The Andrew Bailey Effect on Red Sox rotation is real originally appeared on NBC Sports Boston
From the first bullpen of spring training, new Red Sox pitching coach Andrew Bailey stressed the importance of not only strike one, but winning the first three pitches of every at-bat. The goal: quick outs or two quick strikes.
It looks like his starters got the message.
The Mariners might own the best rotation in the American League, but over four games in Seattle, Boston’s quartet of Brayan Bello, Nick Pivetta, Kutter Crawford, and Garrett Whitlock clearly outpitched them.
The rotation that projected to be the team’s biggest area of weakness was instead a strength. Red Sox starters walked just one batter while striking out 27 en route to a series split. They did it by limiting their fastballs and relying primarily on offspeed offerings against an aggressive Mariners lineup.
Prioritizing strike-throwing while de-emphasizing fastballs may seem counterintuitive, but that’s exactly the kind of insight the Red Sox sought when chief baseball officer Craig Breslow hired his former teammate to overhaul the club’s pitching program. That Bailey is already making an impact bodes well for meeting his stated goal of turning the Red Sox into a destination for pitchers, much like the Rays, Twins, Mariners, and Giants.
“I want to us to be viewed industry-wide as, ‘Come to the Red Sox. They know how to pitch,'” Bailey said this winter, and it’s hard to argue with the start.
The Red Sox identified their pitching infrastructure as a primary area for upgrading after Bailey’s predecessor, Dave Bush, failed to maximize his assets. Left-hander Martin Perez struggled in Boston and became an All-Star in Texas. Starter Jeffrey Springs posted a 7.08 ERA in Boston and then earned a $31 million extension in Tampa. Reliever Ryan Brasier posted a 0.70 ERA with the Dodgers after being cut last year, the key to his Hollywood turnaround the introduction of a cutter.
Bailey arrived planning to accentuate each starter’s strengths while steering clear of their deficiencies. That’s what every pitching coach says, but Bailey is actually doing it.
For Bello, that meant throwing zero four-seam fastballs over five innings of two-run ball in the opener. That’s partly because the Mariners are an excellent fastball-hitting team, but primarily because Bello’s four-seamer wasn’t very good last year.

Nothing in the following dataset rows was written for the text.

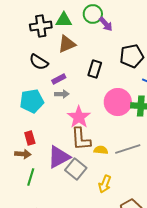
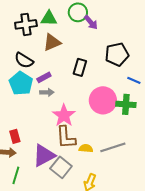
cyan pentagon: (32, 101) -> (21, 83), moved, turned -30

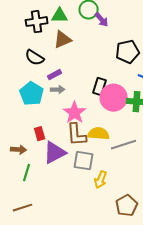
black rectangle: (80, 67) -> (100, 87), moved
cyan pentagon: (21, 83) -> (32, 94), moved
red rectangle: (15, 136) -> (40, 134), moved
yellow semicircle: (86, 148) -> (99, 134), moved, size x1.5
gray square: (61, 167) -> (84, 161), moved, turned -30

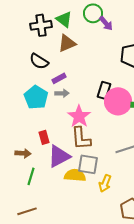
green triangle: (60, 16) -> (64, 19), turned 36
yellow semicircle: (99, 134) -> (75, 175), moved

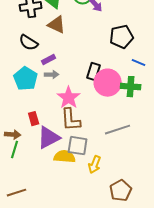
brown triangle: (67, 43) -> (57, 25), turned 48
green line: (31, 176) -> (15, 150), moved

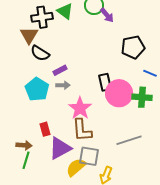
brown triangle: (57, 25) -> (29, 35), moved, turned 36
black rectangle: (94, 72) -> (105, 82), turned -30
yellow semicircle: (65, 157) -> (76, 167), turned -45

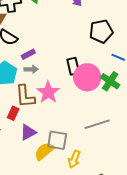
green cross: (142, 97) -> (110, 81), turned 30
red rectangle: (45, 129) -> (13, 113), turned 40
brown L-shape: (82, 130) -> (25, 96), moved
purple triangle: (60, 148) -> (28, 132), size x0.7

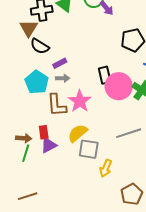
red rectangle: (13, 113) -> (44, 132), moved, turned -32
purple triangle: (28, 132) -> (49, 145), moved
yellow semicircle: (44, 151) -> (78, 133), moved

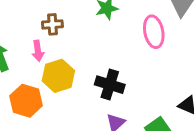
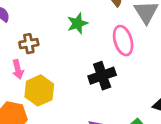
black cross: (110, 85) -> (102, 76), moved, turned -30

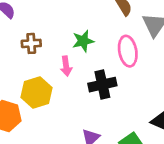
green star: (77, 23) -> (83, 41), moved
pink arrow: (18, 69) -> (66, 66), moved

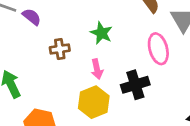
green star: (83, 41) -> (101, 33), moved, turned -30
yellow hexagon: (36, 92) -> (94, 102), moved

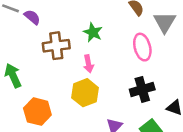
brown cross: (60, 49) -> (56, 46), size x1.5
black cross: (135, 85) -> (142, 89), moved

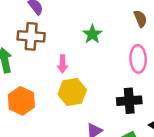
brown cross: (56, 46) -> (31, 36), moved
pink arrow: (88, 64) -> (62, 64), moved

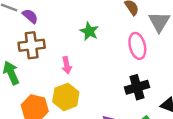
yellow hexagon: (72, 92) -> (66, 97), moved

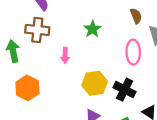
black cross: (137, 87) -> (125, 90), turned 30
yellow hexagon: (66, 97) -> (95, 83), moved

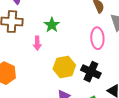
green star: (92, 29) -> (52, 25), moved

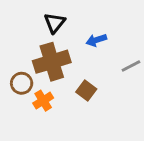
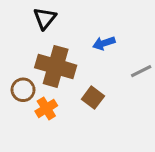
black triangle: (55, 23) -> (45, 18), moved
brown cross: (52, 62) -> (56, 66), turned 33

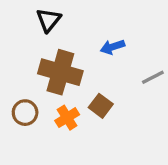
brown circle: (23, 90) -> (25, 113), moved
orange cross: (46, 108) -> (67, 118), moved

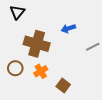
black triangle: (49, 20) -> (17, 12), moved
brown square: (101, 106) -> (63, 86), moved

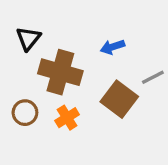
black triangle: (17, 12) -> (28, 39), moved
brown square: (63, 86) -> (119, 99), moved, size x1.5

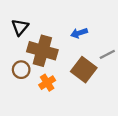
brown circle: (25, 113) -> (21, 70), moved

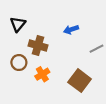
brown cross: (42, 51) -> (38, 45), size x0.7
brown square: (84, 70) -> (80, 81), moved

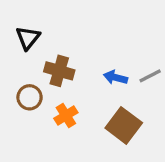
blue arrow: (71, 30) -> (115, 77), moved, turned 32

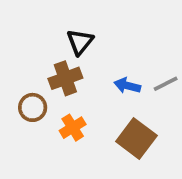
black triangle: (28, 38) -> (80, 42), moved
brown cross: (59, 71) -> (65, 78), turned -36

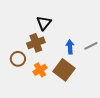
blue arrow: (127, 86) -> (70, 47), turned 72
brown square: (136, 138) -> (64, 70), moved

The Red Sox encouraged him to throw it as a means of changing eye levels off of his electric changeup and power sinker. It made sense in theory, except Bello allowed eight homers and a .646 slugging percentage on the pitch. So Bailey shelved it.

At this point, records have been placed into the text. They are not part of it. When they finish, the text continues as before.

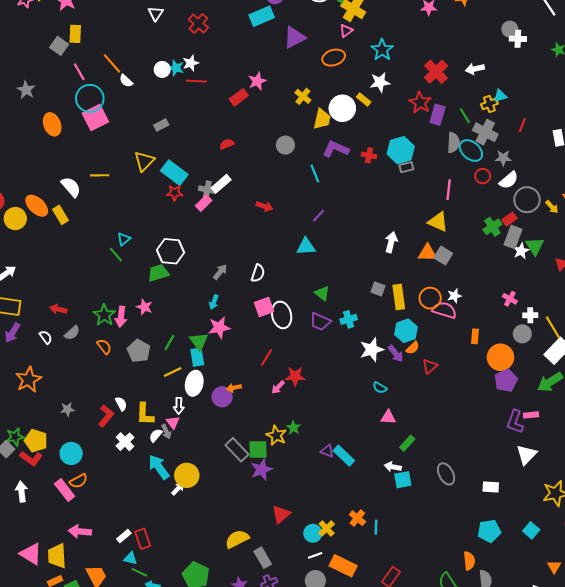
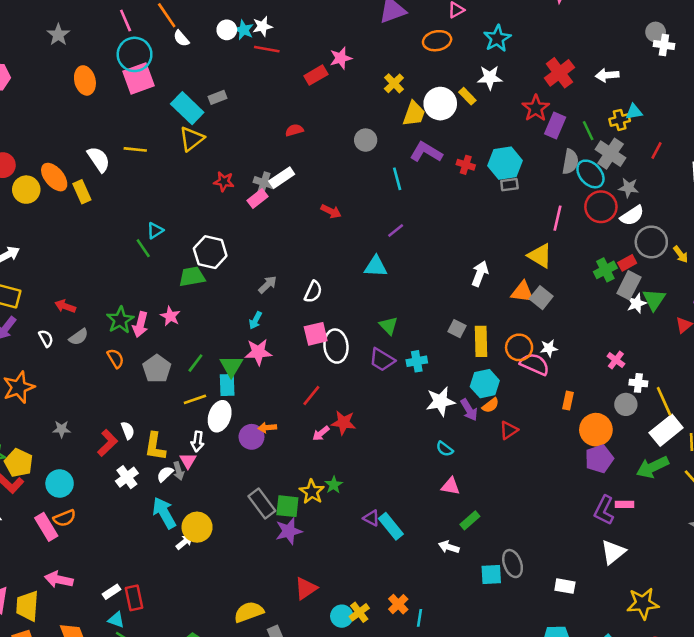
cyan rectangle: (174, 173) -> (187, 108), moved
red circle: (483, 176) -> (601, 207), size x1.6
cyan square: (403, 480) -> (491, 575), moved

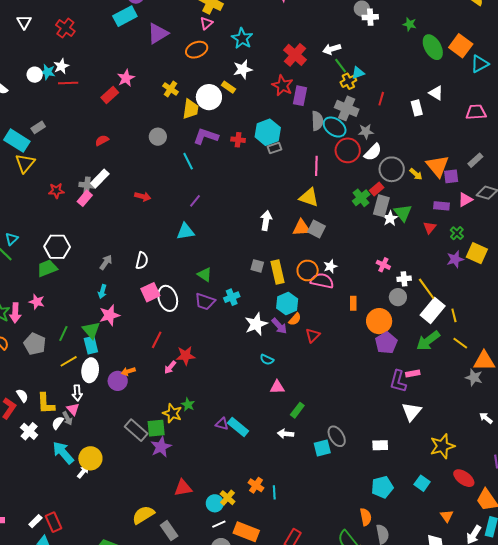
green line: (588, 131) -> (341, 66), moved
red triangle: (306, 588) -> (183, 488), turned 36

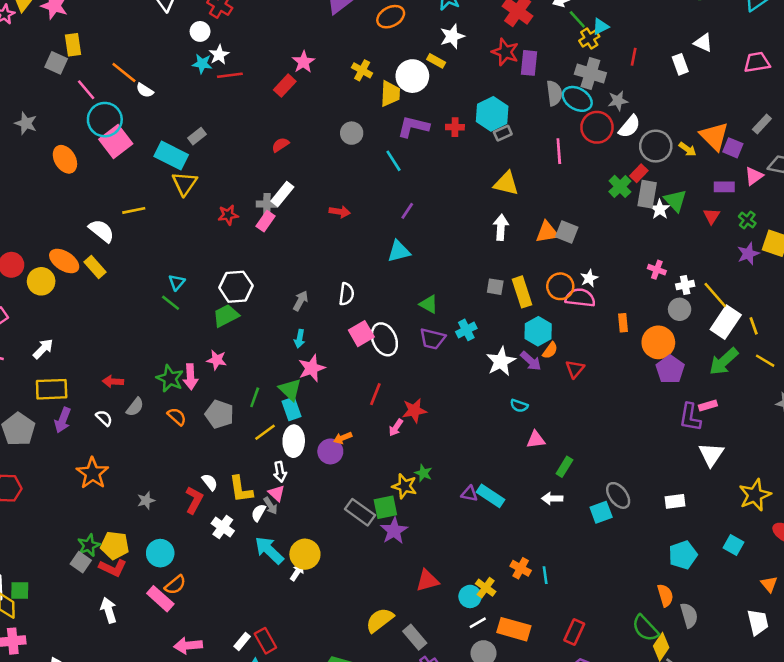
white circle: (35, 75) -> (200, 31), moved
purple square: (451, 176) -> (733, 148), turned 35
yellow triangle: (309, 197) -> (506, 183), moved

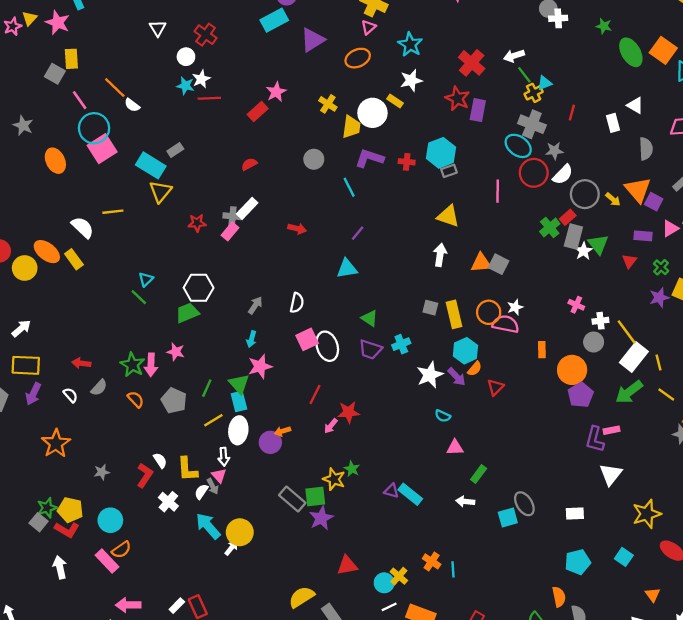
gray semicircle: (554, 93) -> (646, 149), moved

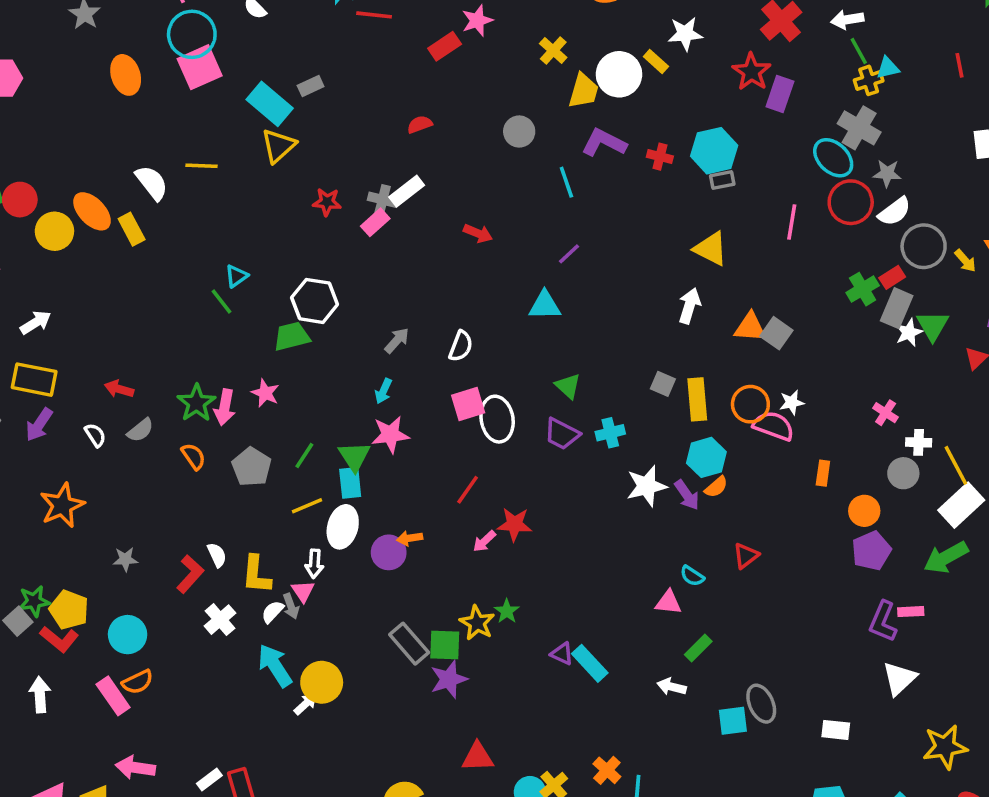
red line: (572, 113) -> (959, 65), moved, turned -35
orange circle: (572, 370) -> (864, 511), size x0.7
red triangle: (495, 387) -> (746, 556), moved
cyan semicircle: (443, 416) -> (692, 576), moved

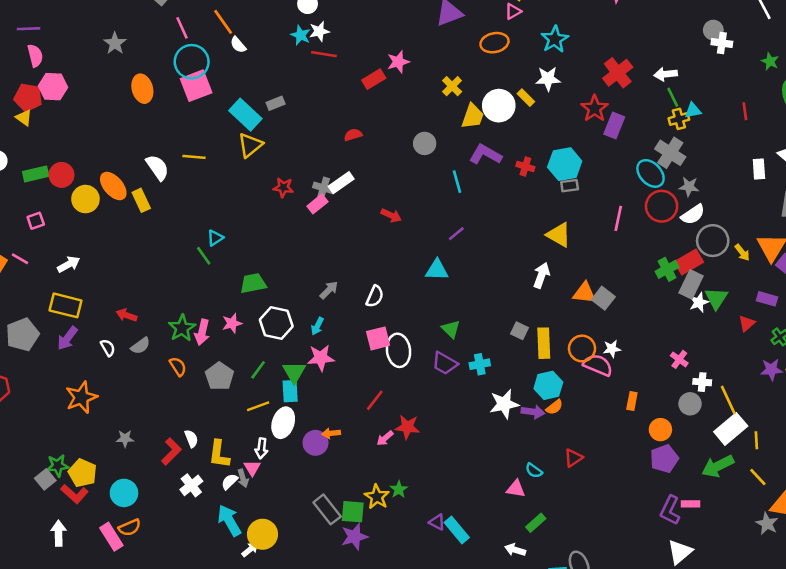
red rectangle: (892, 277) -> (689, 262), size x1.5
white hexagon: (315, 301) -> (276, 323), moved
pink star: (265, 393) -> (232, 323), turned 30
purple arrow: (687, 495) -> (533, 412), turned -50

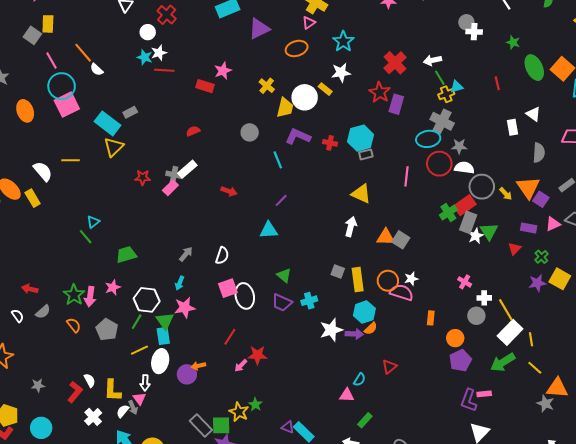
red rectangle: (374, 79) -> (205, 86), turned 54
cyan ellipse: (650, 173) -> (428, 139), turned -50
white semicircle: (693, 214) -> (464, 168), turned -132
white hexagon: (276, 323) -> (147, 300), moved
cyan semicircle: (534, 471) -> (359, 380), turned -88

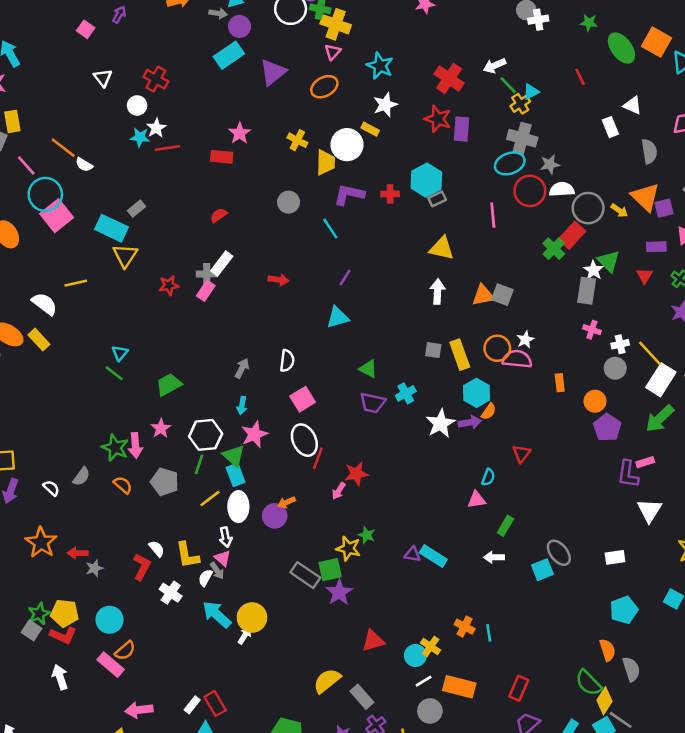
purple square: (541, 199) -> (664, 208), turned -35
gray rectangle: (468, 222) -> (587, 291), moved
red arrow: (30, 289) -> (78, 553), moved
white ellipse: (245, 296) -> (304, 440), moved

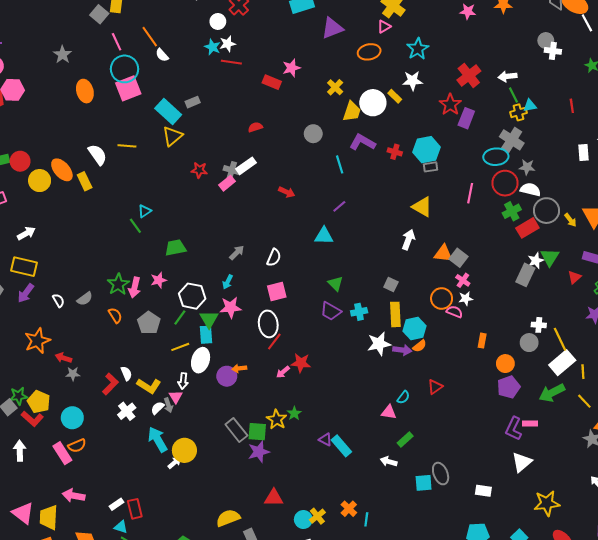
green cross: (554, 249) -> (512, 211), moved
pink cross: (592, 330) -> (463, 280), moved
yellow rectangle: (460, 355) -> (395, 314), moved
pink semicircle: (517, 359) -> (454, 312), size x0.7
yellow L-shape: (187, 555) -> (149, 386), turned -65

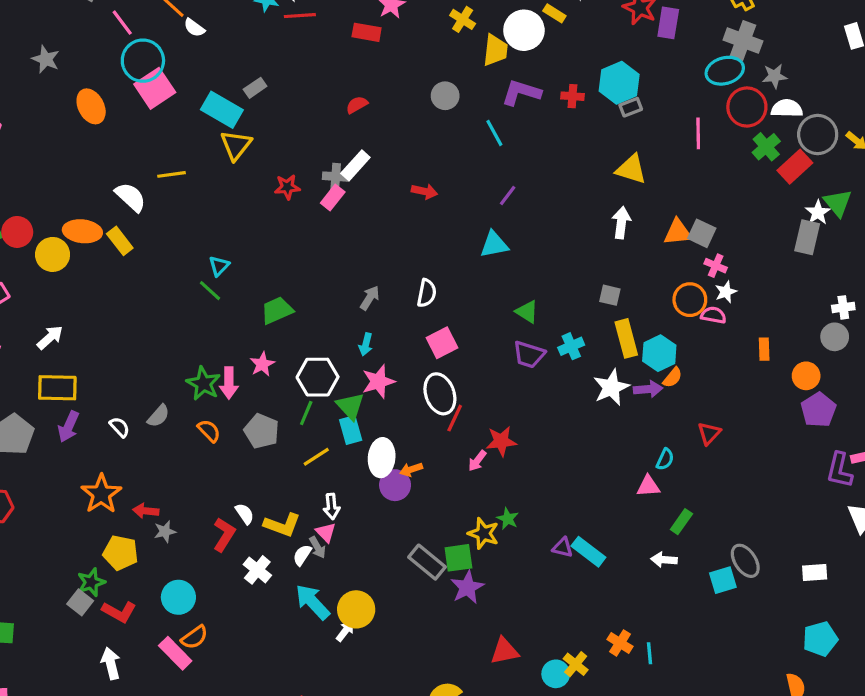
orange ellipse: (62, 170) -> (82, 231), turned -30
white ellipse: (201, 360) -> (382, 458), moved
yellow pentagon: (39, 402) -> (121, 553), moved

Pivetta dialed back his fastball use on Friday, even though it was his best pitch last year until he added the sweeper he calls a “whirlybird” that unlocked him. More than half his pitches last year were four-seamers, but he threw only 24 in 84 pitches on Friday while striking out 10 in six dominant innings.
The sweeper also keyed Crawford’s mirror outing on Sunday when he allowed one unearned run in six innings while striking out seven. He threw 31 sweepers, 24 cutters, and only 20 four-seamers. Last year, he threw his fastball roughly 40 percent of the time, and the 94 mph offering was by far his best pitch.

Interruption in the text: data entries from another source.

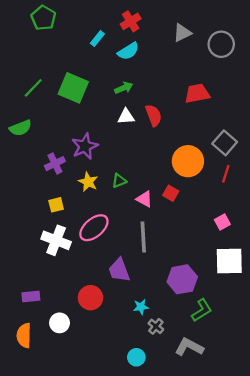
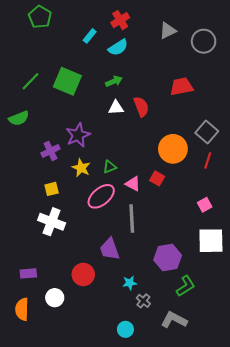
pink ellipse: (94, 228) -> (101, 196), moved

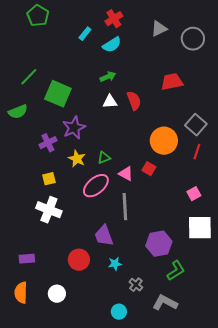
green square: (67, 81) -> (58, 94), moved
cyan star: (130, 283) -> (115, 264), moved
white circle: (55, 298) -> (57, 294), moved

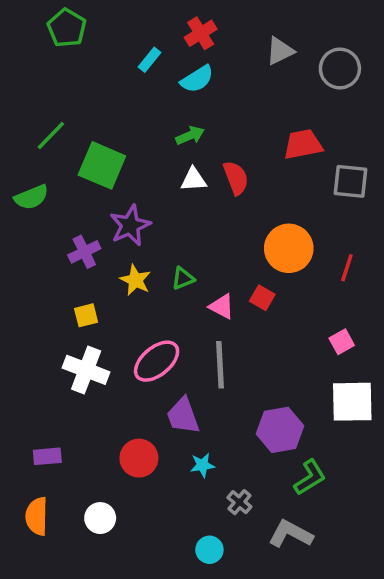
gray square: (196, 125) -> (350, 181), moved, turned -35
pink ellipse: (96, 186) -> (157, 361), moved

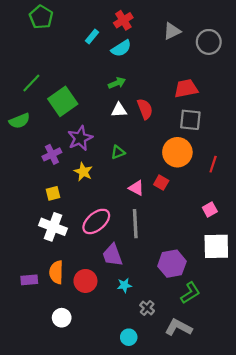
green square: (102, 165) -> (63, 101), turned 32
gray square: (350, 181) -> (190, 120), moved
green triangle: (183, 278) -> (118, 152), moved
orange semicircle: (37, 516) -> (56, 272), moved

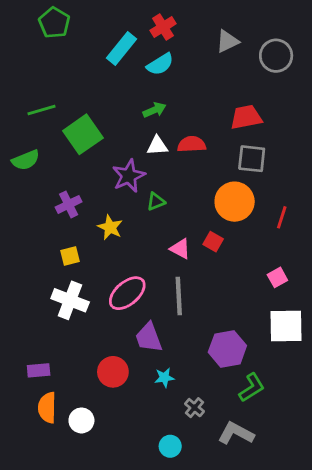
cyan rectangle: (92, 37) -> (122, 48), size x1.6
green line: (31, 83) -> (41, 110), turned 30
red semicircle: (145, 109) -> (192, 144), turned -72
purple star: (80, 138) -> (129, 176), moved
orange semicircle: (56, 272) -> (47, 408), moved

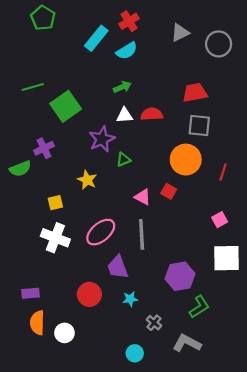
green semicircle: (26, 160) -> (20, 169), moved
purple cross: (69, 204) -> (44, 148), moved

As for Whitlock, he added a gyro or bullet slider, a power offering with a sharp downward break. He recorded seven swings and misses on Sunday while striking out eight in five innings. He threw mostly off-speed pitches early before switching to his sinking fastball late.
So why the change? Manager Alex Cora told reporters in Seattle, including Julian McWilliams of The Boston Globe, that it was based on the opponent.
“Last year I think Seattle led the league or they were top five in hitting fastballs,” said Cora. “So, that’s part of the equation. Kutter has a good fastball. Whitlock has a good fastball. Pivetta has a good fastball. You just have to go with the scouting report.”
But the groundwork for the shift feels more philosophical, as Bailey hinted at this winter.
“It’s understanding that spin in the zone generally produces better outcomes,” he said. “It’s understanding for the history of baseball that fastballs are hit the hardest and generate the most slug over a long period of time.”
Whether the Red Sox can keep this up with a young rotation and zero depth will be an ongoing concern. We haven’t even completed one turn through the rotation yet, so perhaps this was just another example of pitchers being ahead of hitters early in the season.
But however small the sample, it sure feels like the Andrew Bailey Effect is real.